TASK PROMPT | Below are the entries. Transcribe exactly the lines from the one with "Algolia is the official search partner" through the one with "keep up software", ends included, and leave out all others.

Saved entries
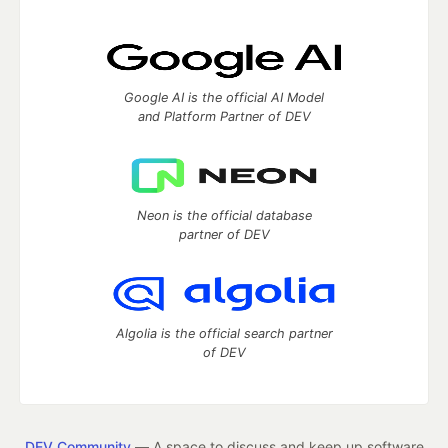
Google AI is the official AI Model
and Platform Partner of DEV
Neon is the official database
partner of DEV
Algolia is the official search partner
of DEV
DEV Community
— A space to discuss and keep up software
...
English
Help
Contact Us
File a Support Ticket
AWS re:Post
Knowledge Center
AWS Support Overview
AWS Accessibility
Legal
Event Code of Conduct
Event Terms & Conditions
---
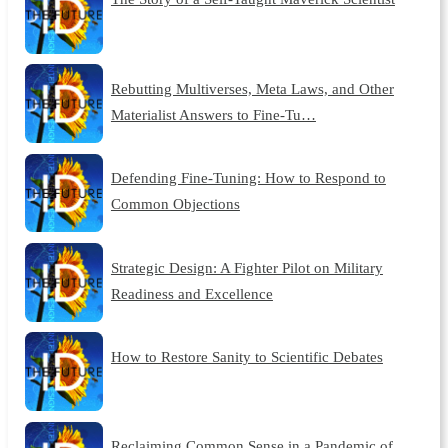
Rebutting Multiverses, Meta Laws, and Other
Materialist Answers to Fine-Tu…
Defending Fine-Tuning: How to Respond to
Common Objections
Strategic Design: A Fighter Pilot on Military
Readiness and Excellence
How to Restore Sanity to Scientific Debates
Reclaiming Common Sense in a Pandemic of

ANSWER AREA |
Algolia is the official search partner
of DEV
DEV Community
— A space to discuss and keep up software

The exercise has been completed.